» YOUR ASSIGNMENT
Beginning with the line that contains "VOUS DEVRIEZ ÉGALEMENT AIMER" and concluding with the final line of the listing below, output each line exactly, and only those lines.

» DATA FOR ANALYSIS

-*-

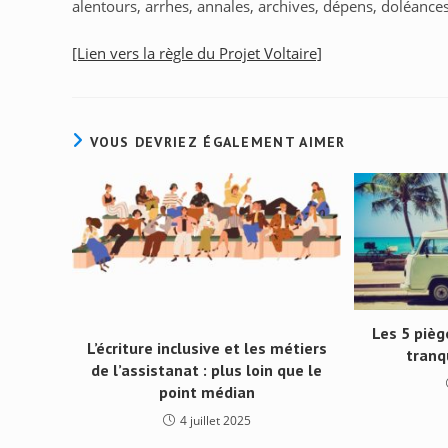
alentours, arrhes, annales, archives, dépens, doléance
[Lien vers la règle du Projet Voltaire]
VOUS DEVRIEZ ÉGALEMENT AIMER
Les 5 pièg
L’écriture inclusive et les métiers
tranq
de l’assistanat : plus loin que le
point médian
4 juillet 2025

-*-

» EXERCISE ANSWER
VOUS DEVRIEZ ÉGALEMENT AIMER
Les 5 pièg
L’écriture inclusive et les métiers
tranq
de l’assistanat : plus loin que le
point médian
4 juillet 2025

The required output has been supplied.